Instructions for the task => The answer must be the full data, restated word for word, with no pictures in it.

Records to process =>
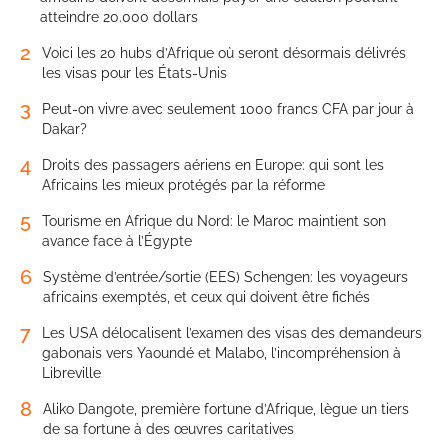
atteindre 20.000 dollars
2
Voici les 20 hubs d’Afrique où seront désormais délivrés
les visas pour les États-Unis
3
Peut-on vivre avec seulement 1000 francs CFA par jour à
Dakar?
4
Droits des passagers aériens en Europe: qui sont les
Africains les mieux protégés par la réforme
5
Tourisme en Afrique du Nord: le Maroc maintient son
avance face à l’Égypte
6
Système d’entrée/sortie (EES) Schengen: les voyageurs
africains exemptés, et ceux qui doivent être fichés
7
Les USA délocalisent l’examen des visas des demandeurs
gabonais vers Yaoundé et Malabo, l’incompréhension à
Libreville
8
Aliko Dangote, première fortune d’Afrique, lègue un tiers
de sa fortune à des œuvres caritatives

Worked solution =>
atteindre 20.000 dollars
2
Voici les 20 hubs d’Afrique où seront désormais délivrés
les visas pour les États-Unis
3
Peut-on vivre avec seulement 1000 francs CFA par jour à
Dakar?
4
Droits des passagers aériens en Europe: qui sont les
Africains les mieux protégés par la réforme
5
Tourisme en Afrique du Nord: le Maroc maintient son
avance face à l’Égypte
6
Système d’entrée/sortie (EES) Schengen: les voyageurs
africains exemptés, et ceux qui doivent être fichés
7
Les USA délocalisent l’examen des visas des demandeurs
gabonais vers Yaoundé et Malabo, l’incompréhension à
Libreville
8
Aliko Dangote, première fortune d’Afrique, lègue un tiers
de sa fortune à des œuvres caritatives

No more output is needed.